Dari empat pokok yg dipermasalahkan, kita ternyata tak menemukan masalah di dalamnya. Memang benar tak ada ayat Al-Quran dan hadits Rasulullah SAW yg menganjurkan kita buat berbuka puasa atau sahur bersama non-Muslim. Tetapi kita juga tak menemukan dalil Al-Quran dan hadits yg melarang buka puasa bersama di tempat ibadah non-Muslim.

Sikap penolakan sekelompok Muslim itu patut disaygkan. Sebuah sikap yg seharusnya tak perlu. Saran kami, masyarakat Muslim mesti terus menggali perihal agama dan terutama hukum Islam secara seksama dan mendalam sehingga tak berteriak ini munkar, itu munkar tanpa dasar kajian. Semuanya telah jelas di dalam kitab-kitab yg ditulis oleh para ulama.

Demikian jawaban singkat ini. Semoga dapat dipahami dgn baik. Kami selalu terbuka buat menerima saran dan kritik dari para pembaca.

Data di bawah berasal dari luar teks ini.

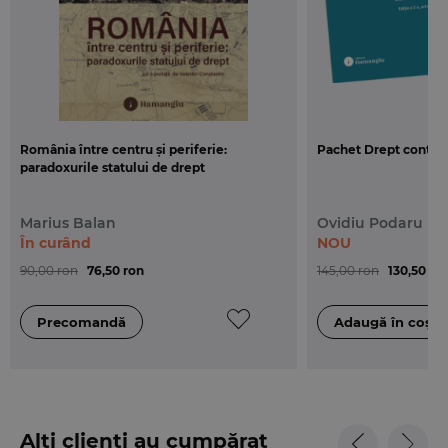
care se adauga intrebari recapitulative care permit
autoevaluarea, studentii fiind astfel stimulati sa
aprofundeze cunostintele acumulate, pentru a-si
forma o solida si necesara cultura juridica.
România între centru și periferie:
Pachet Drept contra
paradoxurile statului de drept
Marius Balan
Ovidiu Podaru
În curând
NOU
90,00 ron
76,50 ron
145,00 ron
130,50 ro
Alți clienți au cumpărat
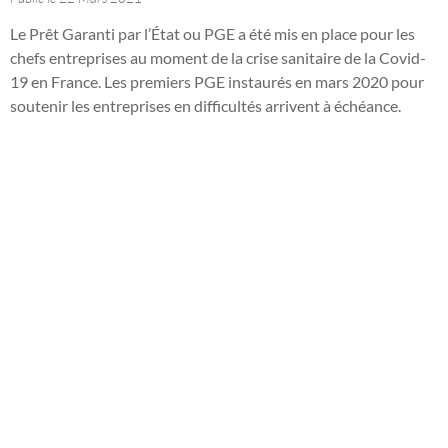
Le Prêt Garanti par l’État ou PGE a été mis en place pour les
chefs entreprises au moment de la crise sanitaire de la Covid-
19 en France. Les premiers PGE instaurés en mars 2020 pour
soutenir les entreprises en difficultés arrivent à échéance.
Vous avez souscrit un Prêt Garanti par l’Etat ? Votre expert-
comptable de Chasseneuil-du-Poitou vous aide à faire le bon
choix entre les différentes options de remboursement
possibles.
Lire la suite de l'article
Dernières actualités
16
L'avis d'impôt sur le revenu
JUI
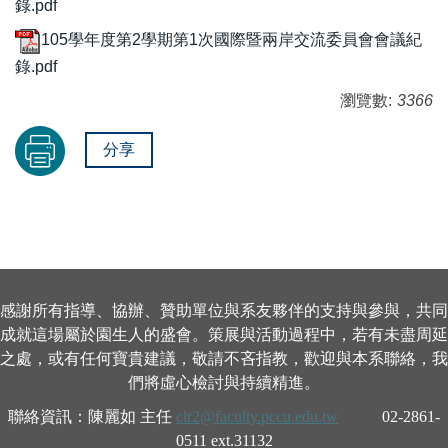
錄.pdf
105學年度第2學期第1次國際暨兩岸交流委員會會議紀
錄.pdf
瀏覽數:
3366
分享
感謝所有指導、協辦、贊助單位與系友夥伴的支持與參與，共同
成就這場屬於園生人的盛會。策展與活動過程中，若有未盡周延
之處，或有任何寶貴建議，敬請不吝指教，歡迎與本系聯絡，我
們將虛心檢討與持續精進。
聯絡資訊：陳麗如 主任
clr2@faculty.pccu.edu.tw
02-2861-
0511 ext.31132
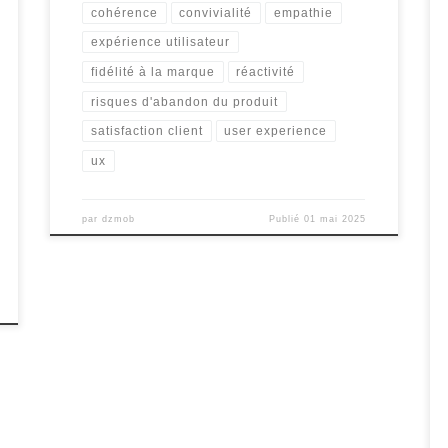
cohérence
convivialité
empathie
expérience utilisateur
fidélité à la marque
réactivité
risques d'abandon du produit
satisfaction client
user experience
ux
par
dzmob
Publié
01 mai 2025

Wallahul muwaffiq ila aqwamith thariq,
Wassalamu ’alaikum wr. wb.

(Alhafiz Kurniawan)





Uncategorized

Leave a Reply

Your email address will not be published. Required fields are marked *

This site uses Akismet to reduce spam. Learn how your comment data is processed.